Sony's December quarter operating profit jumped 22% to 515 billion yen, beating estimates on strong smartphone sensor demand and gaming software margins. The catch: PS5 lifetime shipments now trail PS4 by 2.2 million units, and rising DRAM prices threaten hardware margins ahead.

Sony posted operating profit of 515 billion yen ($3.3 billion) for Q3 FY2025, up 22% year-on-year and beating consensus by 10%. Revenue grew just 1% to 3.71 trillion yen. The company raised its full-year operating income outlook 8% to 1.54 trillion yen.

The profit growth came from two sources: image sensors sold to smartphone makers (Apple's iPhone 17 uses Sony's parts) and gaming software margins. Operating margin improved 2.4 percentage points to 13.9%, helped by a weaker yen.

The gaming story is more complicated. PlayStation hardware is slowing - Sony shipped 8.0 million PS5 units in Q4 2025, down 1.5 million year-on-year. Lifetime PS5 shipments hit 92.2 million units, now 2.2 million behind where PS4 was at the same lifecycle point. Game & Network Services revenue fell 68.7 billion yen year-on-year.

What saved the gaming division: software and services.
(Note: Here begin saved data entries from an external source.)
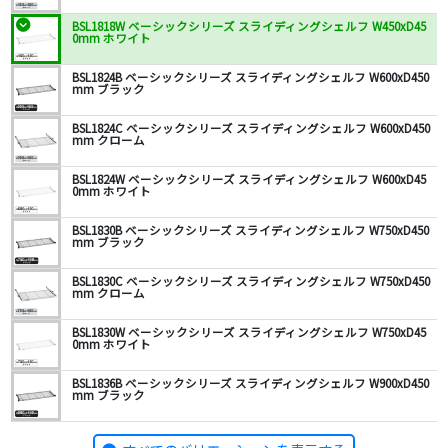
BSL1818W ベーシックシリーズ スライディングシェルフ W450xD45
0mm ホワイト
BSL1824B ベーシックシリーズ スライディングシェルフ W600xD450
mm ブラック
BSL1824C ベーシックシリーズ スライディングシェルフ W600xD450
mm クローム
BSL1824W ベーシックシリーズ スライディングシェルフ W600xD45
0mm ホワイト
BSL1830B ベーシックシリーズ スライディングシェルフ W750xD450
mm ブラック
BSL1830C ベーシックシリーズ スライディングシェルフ W750xD450
mm クローム
BSL1830W ベーシックシリーズ スライディングシェルフ W750xD45
0mm ホワイト
BSL1836B ベーシックシリーズ スライディングシェルフ W900xD450
mm ブラック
Operating income rose 22.8 billion yen as 76% of 97.2 million games sold went digital (higher margins). PlayStation Network added 3 million monthly active users to 132 million total. The shift from hardware to subscription revenue is working, even if console sales aren't.

The risk ahead is component costs. DRAM prices are projected to jump 90-95% this quarter, according to TrendForce, as AI and data center demand squeezes supply of conventional memory chips used in PlayStation consoles. A semiconductor industry executive told CNBC last month the shortage could persist through 2027. Sony estimates 50 billion yen in tariff-related losses but hasn't updated DRAM impact publicly.

For enterprise tech leaders tracking semiconductor supply chains: Sony's sensor business shows strength in a component category (image sensors) separate from the DRAM crunch. The gaming division's margin expansion despite hardware headwinds demonstrates how services can offset supply chain pressure - a pattern worth watching across consumer hardware plays.